> TASK BRIEF
Among the records below, find each line containing the word "egyik" and copy it.
[Start of section]
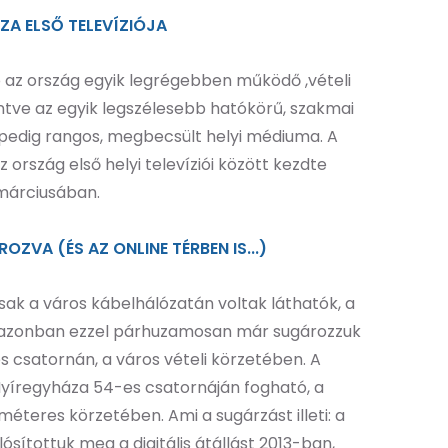
Z
A
E
L
S
Ő
T
E
L
E
V
Í
Z
I
Ó
J
A
ó az ország egyik legrégebben működő ,vételi
intve az egyik legszélesebb hatókörű, szakmai
 pedig rangos, megbecsült helyi médiuma. A
z ország első helyi televíziói között kezdte
márciusában.
R
O
Z
V
A
(
É
S
A
Z
O
N
L
I
N
E
T
É
R
B
E
N
I
S
.
.
.
)
ak a város kábelhálózatán voltak láthatók, a
 azonban ezzel párhuzamosan már sugározzuk
es csatornán, a város vételi körzetében. A
Nyíregyháza 54-es csatornáján fogható, a
éteres körzetében. Ami a sugárzást illeti: a
ósítottuk meg a digitális átállást 2013-ban,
[End of section]
> WRITTEN SOLUTION
ó az ország egyik legrégebben működő ,vételi
intve az egyik legszélesebb hatókörű, szakmai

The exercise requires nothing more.